Murder Point Oysters are hand-farmed near Bayou LaBatre by the Zirlotts, a multi-generation fishing family. Mostly served raw on the half-shell, the bivalves are prized by fans and chefs from the Gulf coast to points north. The name refers to a notorious homicide over an oyster lease at Myrtle Point, which locals started calling Murder Point. With the slogan “oysters worth killing for” and a branded oyster knife they call a “shank,” Murder Point Oysters plays on that legend. We sat down with Lane Zirlott to tell us more about these premium oysters. 

Describe the flavor of Murder Point Oysters.

You’re going to get a blast of salt when you first put it in your mouth, then a rich, creamy aftertaste right down the back of your palate, just like Momma dropped a little bit of butter on top of it.

If all east coast and Gulf oysters are the same species, why do they vary so much in shape, size, and flavor?

It’s like wine. The environment and how they’re grown plays so much of a factor in how it tastes.
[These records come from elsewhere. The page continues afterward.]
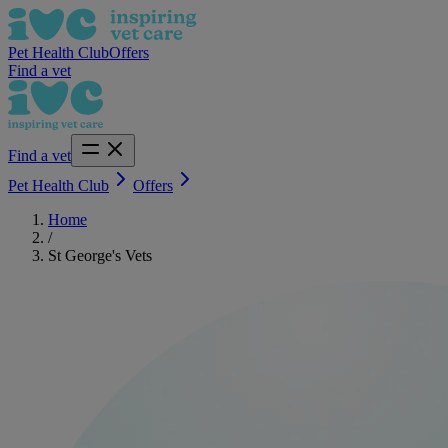
Pet Health Club
Offers
Find a vet
Find a vet
Pet Health Club
Offers
Home
/
St George's Vets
Where we’re at, Sandy Bay, we’ve got fresh water from the swamp and Horn Island Pass to the south provides an influx of salt water. Where those meet right on top of the farm you get that rich, creamy buttery taste. But if you went to Dauphin Island you get a little different taste, almost a minty taste. 

How do you get your seed oysters?

We spawn our own oysters. There are not many farms that have a hatchery. We knew that to do this on any kind of scale we had to have our own supply of seed. We’re the only people that touch our oysters, from seed to plate.

How long do they grow?

We pride ourselves on providing a consistent oyster. A Murder Point oyster is going to be between 2½ to 3 inches. After about 10 months I can get about 10-15 percent to market. In 12-14 months, it jumps up to about 60-65 percent and then at 14-16 months I can probably have the rest of them to market, size-wise. 

They’re best enjoyed raw. Are they too special to grill or fry?

The oyster snob in me wants to tell you by all means, never cook this oyster. But we’ve been playing with making our own flavors of butters and grilling the oysters. They’ve been phenomenal. My mom fries them up every now and then. It’s like dropping a little candy in your mouth. It’s so good.